There’s an interesting article by Phil Bull, “Why you can ignore reviews of scientific code by commercial software developers“. It’s an interesting, generally convincing argument, with a couple of exceptions. (Also worth remembering: What We Can Learn From the Epic Failure of Google Flu Trends.)
The first interesting point is the difference between production code and exploratory code. Production code is intended to do the same thing every time it’s run. Exploratory code can reasonably be intended to do different things from year to year or even day by day.
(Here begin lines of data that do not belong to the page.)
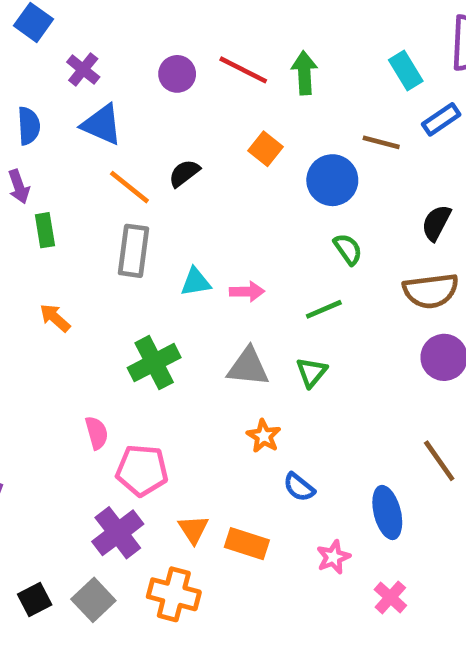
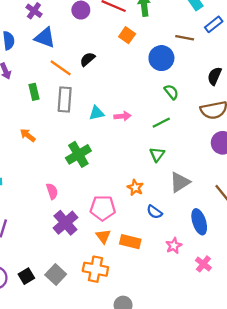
orange square: (265, 149) -> (127, 35), moved
green rectangle: (45, 230) -> (34, 92), moved
gray triangle: (248, 367) -> (180, 182), moved, turned -35
pink pentagon: (142, 470) -> (103, 208), moved
purple cross: (118, 533) -> (65, 223), moved

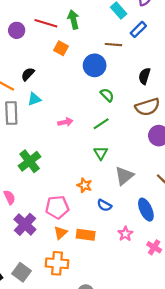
cyan triangle: (97, 113) -> (34, 99), moved
orange triangle: (103, 236) -> (61, 233), turned 32

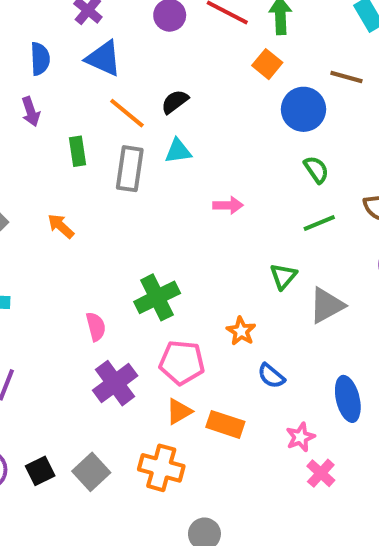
orange square: (61, 48) -> (267, 64), moved
green line: (101, 124) -> (319, 223), moved
green cross: (30, 161) -> (157, 297), moved
gray triangle: (124, 176) -> (327, 305), moved
pink cross: (154, 247) -> (321, 473), moved

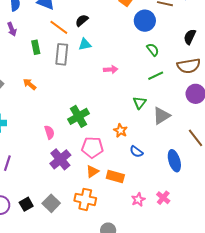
pink star: (300, 437) -> (138, 200), moved

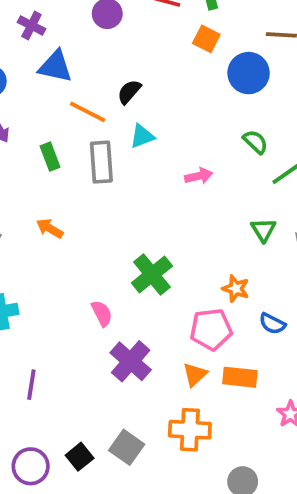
green semicircle: (153, 50) -> (255, 142), moved
pink pentagon: (92, 147) -> (211, 329), moved

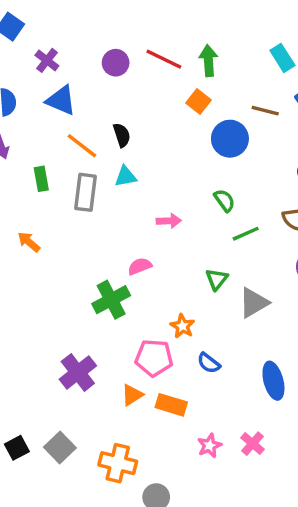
black semicircle: (129, 92) -> (122, 135), turned 110
pink semicircle: (102, 313) -> (140, 266), moved, turned -95
orange cross: (190, 430) -> (118, 463), moved

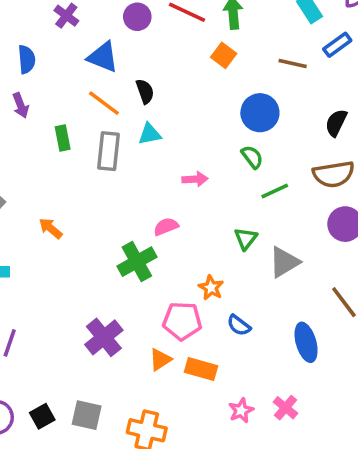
blue triangle: (61, 100) -> (103, 57), moved
blue circle: (230, 139) -> (260, 113), moved
orange arrow: (29, 242) -> (51, 228), moved
gray square: (60, 447) -> (87, 415), turned -32

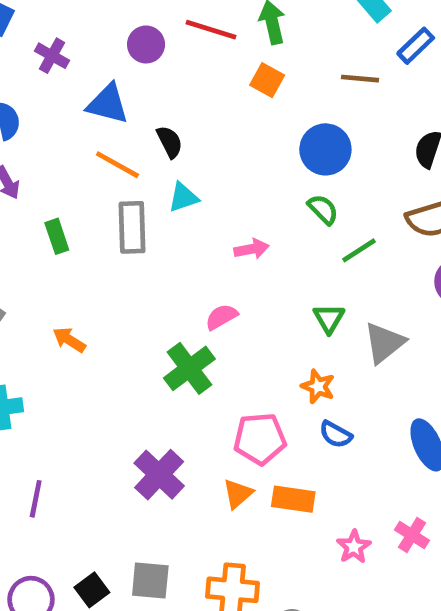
green rectangle: (63, 138) -> (57, 236), moved
orange star: (211, 288) -> (318, 386), moved

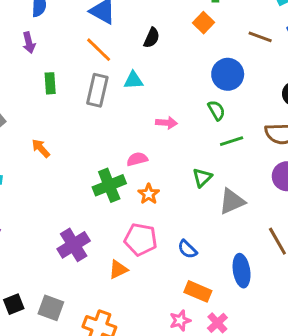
black semicircle: (170, 142) -> (152, 38), moved, turned 36
orange star: (318, 386) -> (149, 194), moved
orange rectangle: (293, 499) -> (198, 291), moved

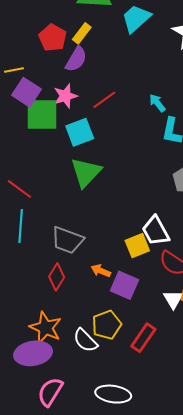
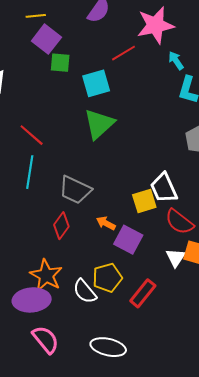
pink star: (65, 96) -> (155, 25), moved, size x1.5
green square: (42, 115) -> (60, 63), size x0.6
pink semicircle: (50, 392) -> (46, 340), turned 104

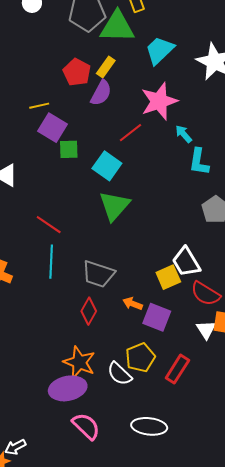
cyan square: (96, 83) -> (107, 166), turned -32

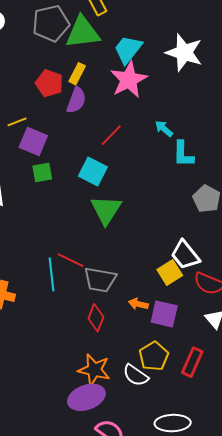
pink star: (159, 101) -> (129, 80), moved
green square: (69, 149) -> (42, 172), moved
red line: (49, 225) -> (71, 260), moved

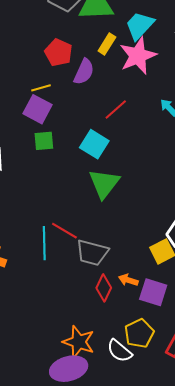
yellow rectangle: (77, 74) -> (107, 44), moved
yellow line: (17, 122) -> (41, 88), moved
red diamond: (96, 318) -> (104, 288), moved

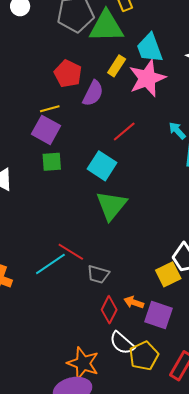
cyan trapezoid: (140, 26) -> (150, 48), turned -64
cyan line: (44, 243) -> (50, 264), turned 56
gray trapezoid: (92, 253) -> (98, 274), size x0.7
white semicircle: (119, 351) -> (122, 343), moved

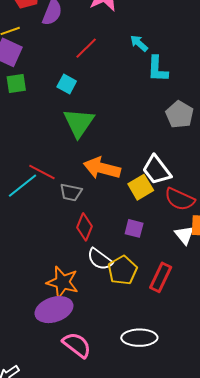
cyan square: (102, 166) -> (67, 84), size x0.7
orange arrow: (134, 302) -> (102, 168), moved, size x1.8
purple square: (159, 315) -> (134, 228), size x0.7

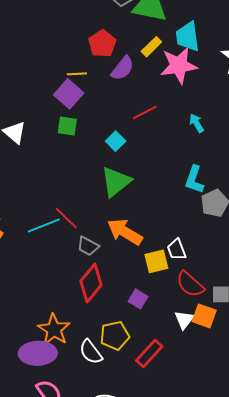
cyan L-shape: (157, 69) -> (194, 180), moved
white trapezoid: (157, 170) -> (177, 250), size x0.7
red diamond: (84, 227) -> (91, 283), size x1.4
white semicircle: (100, 259) -> (91, 352), moved

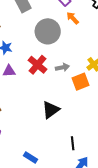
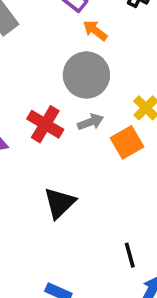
gray circle: (48, 31) -> (86, 75), moved
black triangle: (51, 110) -> (60, 203), moved

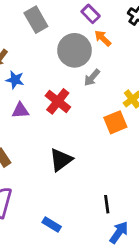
gray circle: (86, 75) -> (74, 50), moved
gray arrow: (91, 122) -> (92, 78), moved, turned 144

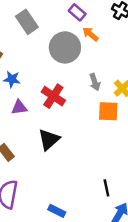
gray arrow: (92, 78) -> (95, 82), moved, turned -56
orange square: (115, 122) -> (108, 111), turned 30
black triangle: (61, 160) -> (49, 140), moved

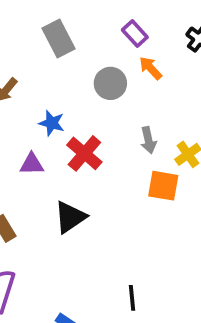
gray circle: (65, 47) -> (110, 83), size x0.7
blue star: (12, 79) -> (52, 123), moved
black line: (106, 188) -> (132, 298), moved

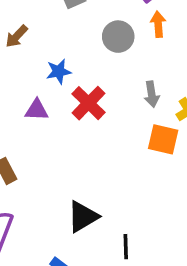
orange arrow: (150, 68) -> (158, 24), turned 35
blue star: (52, 123) -> (59, 71), turned -30
black triangle: (70, 217) -> (83, 217), moved

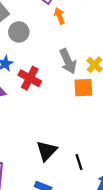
gray circle: (118, 37) -> (19, 32), moved
gray arrow: (152, 94) -> (68, 61), size x1.5

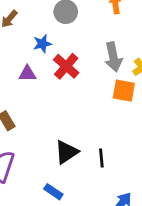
black line: (79, 162) -> (101, 158), moved

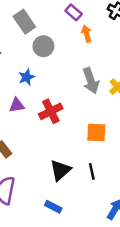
red cross: (66, 66) -> (51, 111), moved, turned 30
orange square: (124, 91) -> (96, 133), moved

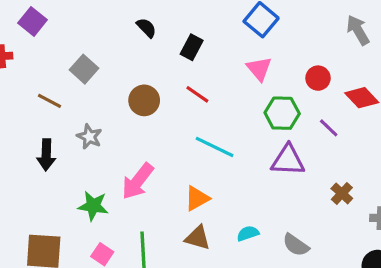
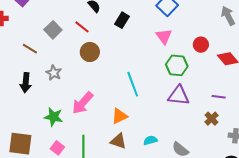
red line: (197, 94) -> (82, 27), moved
purple line: (329, 128) -> (219, 97), moved, turned -40
cyan line: (215, 147) -> (133, 84), turned 40

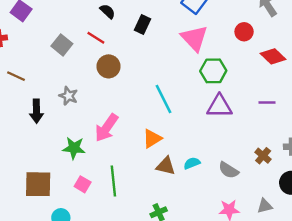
pink triangle: (164, 36) -> (194, 38), size x1.4
red circle: (201, 45) -> (244, 32), moved
brown line: (30, 49) -> (16, 76), moved
brown cross: (211, 119) -> (263, 156), moved
brown triangle: (118, 141) -> (166, 166), moved

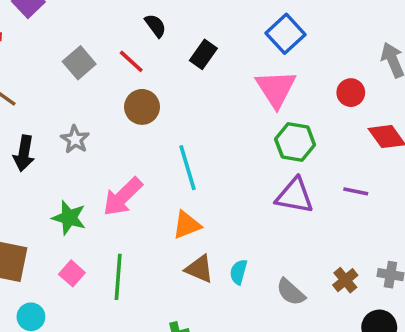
cyan line: (164, 99) -> (187, 168), moved
purple line: (267, 103) -> (356, 191), moved
cyan semicircle: (192, 163) -> (239, 272), turned -63

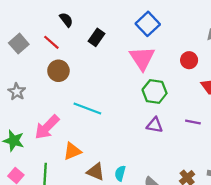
cyan line: (187, 168) -> (87, 108), turned -52
purple triangle: (295, 196) -> (155, 125), size x0.7
orange triangle: (187, 225) -> (72, 151), moved

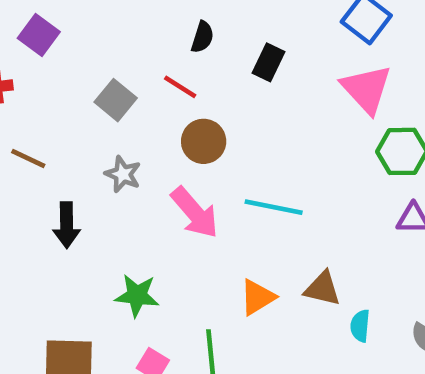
black semicircle: (66, 20) -> (202, 37), turned 64
gray star: (17, 92) -> (123, 174), moved
pink arrow: (47, 127) -> (195, 213), moved, turned -76
brown triangle: (96, 172) -> (322, 289), moved

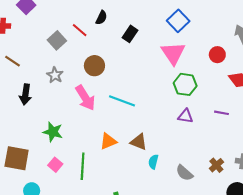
red line: (180, 87) -> (80, 30), moved

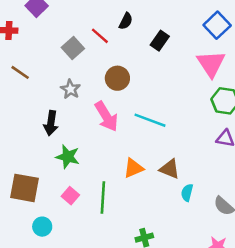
black arrow: (25, 94) -> (51, 123), moved

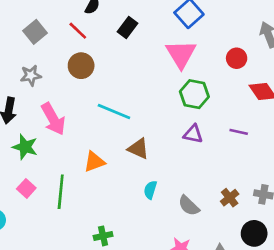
red line: (100, 36) -> (78, 31), moved
gray star: (70, 89) -> (31, 75), turned 30
pink arrow: (106, 116) -> (53, 119), moved
brown triangle: (170, 169) -> (138, 149), moved

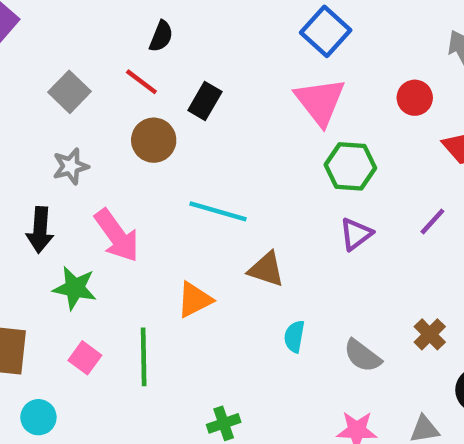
black rectangle: (128, 28) -> (205, 101), moved
purple line: (239, 132) -> (432, 222), turned -54
purple triangle: (193, 134) -> (356, 234), turned -42

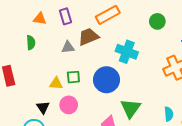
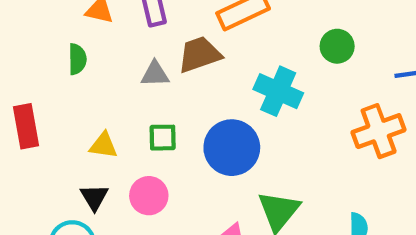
green circle: (157, 21) -> (337, 46), moved
yellow triangle: (56, 83) -> (103, 145), moved

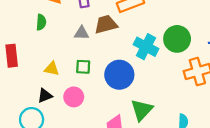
green circle: (337, 46) -> (177, 39), moved, size x1.5
black triangle: (94, 197) -> (45, 96), turned 35

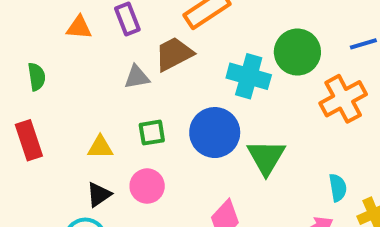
green semicircle: (41, 22) -> (37, 77), moved
green triangle: (142, 110) -> (266, 157), moved

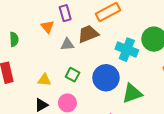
orange triangle: (79, 28) -> (47, 27), moved, turned 40
green square: (152, 133) -> (73, 75), turned 32
green triangle: (266, 157) -> (132, 93), turned 35

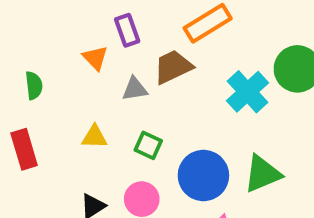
cyan cross: (127, 50) -> (248, 92), turned 30
blue circle: (106, 78) -> (203, 175), moved
yellow triangle: (44, 80) -> (94, 137), moved

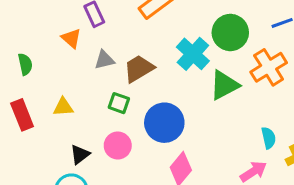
brown trapezoid: (173, 67) -> (139, 69), moved
yellow triangle: (94, 137) -> (63, 107), moved
green triangle: (263, 174) -> (224, 85), moved

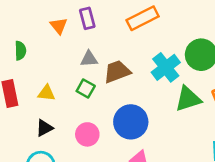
orange triangle: (71, 38) -> (59, 26), moved
green square: (119, 103) -> (86, 88), moved
black triangle: (80, 155) -> (44, 128), moved

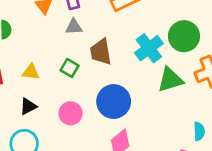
gray triangle: (89, 59) -> (74, 27), moved
brown trapezoid: (117, 72) -> (101, 52), turned -80

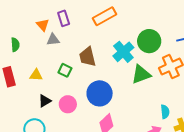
gray triangle: (74, 27) -> (53, 40), moved
black triangle: (28, 106) -> (45, 101), moved

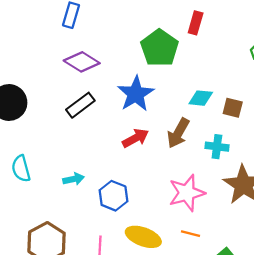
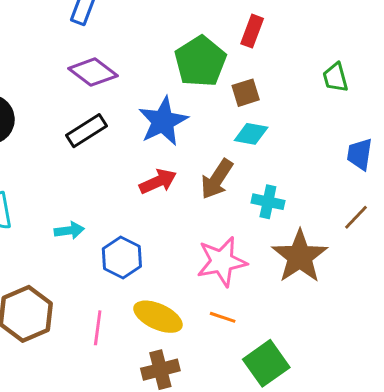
brown square: (233, 108) -> (246, 93), moved, turned -36

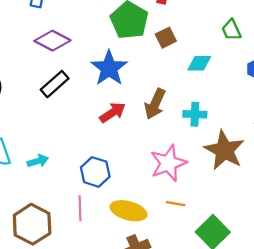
green trapezoid: (335, 78) -> (231, 30), moved
cyan diamond: (251, 134) -> (199, 63), moved
cyan arrow: (69, 231) -> (38, 161), moved
pink line: (98, 328) -> (80, 208), moved

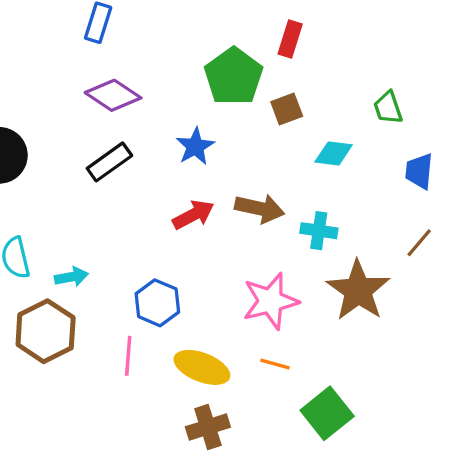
blue star: (109, 68) -> (195, 146), size x0.7
brown arrow: (155, 104) -> (260, 208), turned -108
brown hexagon: (32, 224) -> (46, 331), moved

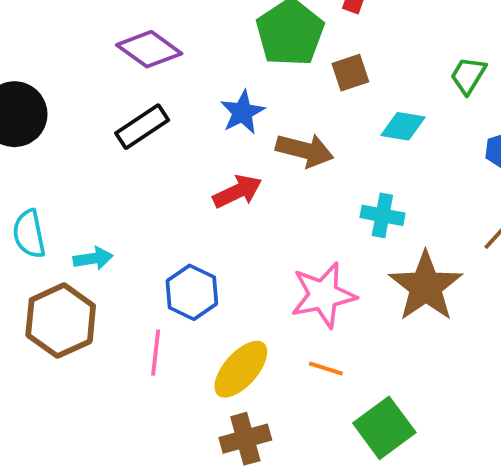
green trapezoid: (388, 108) -> (468, 75), turned 48
brown arrow: (260, 208) -> (305, 150), moved
yellow ellipse: (202, 367) -> (241, 369), turned -72

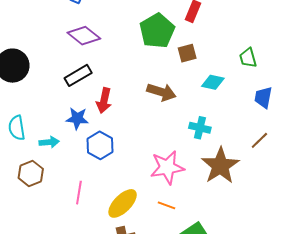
green trapezoid: (468, 75) -> (248, 58), turned -50
blue star: (242, 112) -> (77, 118), moved, turned 30
red arrow: (237, 191) -> (104, 101), moved, turned 125
blue hexagon: (192, 292) -> (100, 145), moved
brown hexagon: (61, 321) -> (31, 173), size x0.7

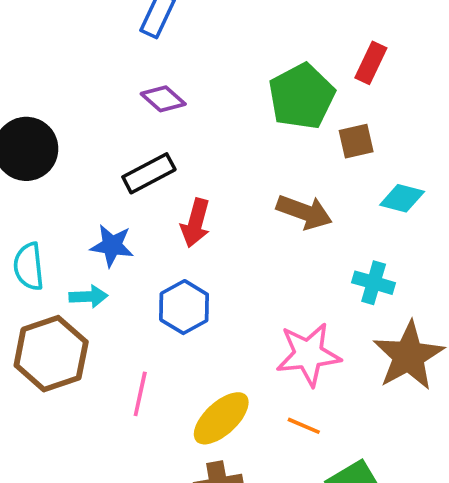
purple diamond: (84, 36) -> (163, 99), size x0.7
blue star: (77, 118) -> (112, 246), moved
brown hexagon: (31, 173) -> (51, 354), size x1.5

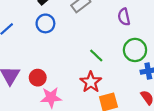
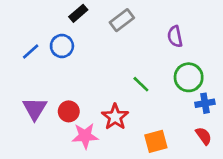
blue circle: (45, 23) -> (62, 46), moved
red star: (91, 82) -> (115, 117), moved

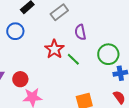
purple semicircle: (175, 36) -> (80, 32), moved
red star: (115, 117) -> (54, 49), moved

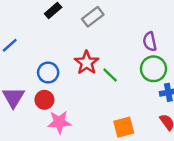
blue circle: (15, 31) -> (48, 73), moved
purple semicircle: (80, 32) -> (150, 42), moved

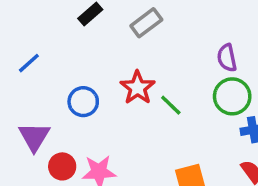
red circle: (44, 100) -> (62, 166), moved

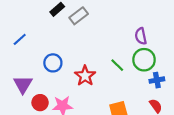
gray rectangle: (146, 23) -> (79, 16), moved
red star: (138, 88) -> (85, 76), moved
green line: (171, 105) -> (117, 65), moved

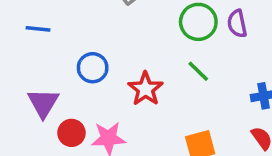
blue line: (20, 39) -> (38, 29), turned 48
green circle: (144, 60) -> (198, 22), moved

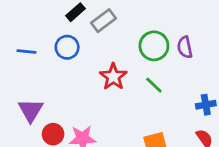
blue circle: (93, 68) -> (67, 47), moved
red star: (145, 89) -> (113, 77), moved

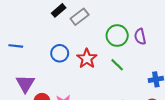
blue circle: (67, 47) -> (60, 53), moved
blue line: (26, 51) -> (16, 46), moved

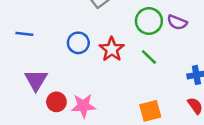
purple semicircle: (140, 37) -> (177, 22), turned -56

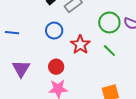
blue circle: (78, 43) -> (54, 31), moved
red circle: (56, 102) -> (56, 67), moved

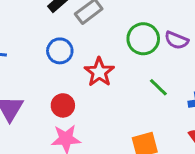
green line: (109, 51) -> (158, 87), moved

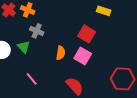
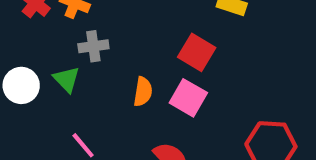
gray cross: (37, 31) -> (93, 46), turned -32

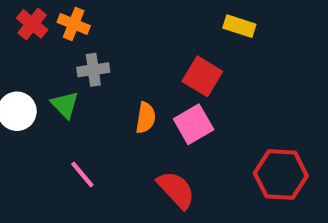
pink square: (188, 98) -> (194, 124), turned 30

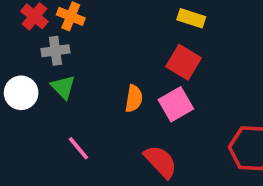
yellow rectangle: (239, 26) -> (191, 18), moved
gray cross: (93, 70) -> (55, 51), moved

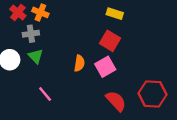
red semicircle: (161, 162) -> (116, 101), moved

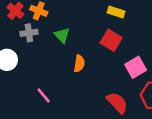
green triangle: (36, 56) -> (62, 35), moved
pink square: (105, 67) -> (136, 67), moved

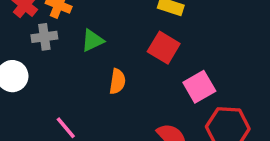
green triangle: (62, 35) -> (92, 40), turned 49

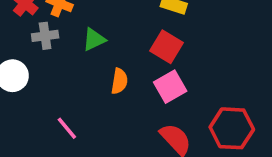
pink square: (199, 87) -> (170, 87), moved

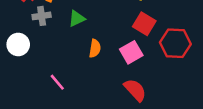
red square: (167, 47) -> (144, 24), moved
red hexagon: (232, 128) -> (175, 43), moved

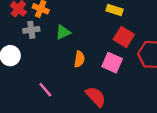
pink square: (131, 52) -> (112, 63), turned -36
red semicircle: (135, 90) -> (96, 97), moved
The cost of going from exploratory code to production code is large. Fred Brooks taught us that a program is 1/9th of a product. This distinction really hurts in the ML space, where ML specialists are used to producing exploratory code (and models) which are often pushed to production.
The world doesn’t have a large amount of production-quality pandemic modeling code. We can bemoan this state of affairs ad nauseam (literally), but we can’t rapidly change it.
The second interesting point relates to test suites, and here, I actually disagree respectfully. Of all the practices discussed, of maintainability, documentation, error checking, I think that automated system tests, included in the ‘makefile,’ are the least excusable. Forgetting to run tests is human. Failing to understand the impact of a change across a program is easy.
When the models were used purely for science, the errors were egg on the scientists’ faces. When the models were used purely for science, the pressure to get results was, relatively speaking, negligible. Many of the demands, for documentation, maintainability, and the like, are fine ideas. In a perfect world, each might be addressed. But like demands for security, many of these things involve tradeoffs – work to improve the model’s accuracy might be sacrificed for work to improve its maintainability.
Talking about tradeoffs, I’ll digress to add that we live in a world where sites like Twitter and Facebook reward ‘engagement’, by which I generally mean yelling at each other, rather than thoughtful commentary. Responding to those attacks is additional work that has to be prioritized against the work that will get us out of this pandemic faster, with fewer lives lost.
Interesting work involves making tradeoffs between different meanings of quality. What qualities matter, and how to best achieve them, is obvious far less often than we think.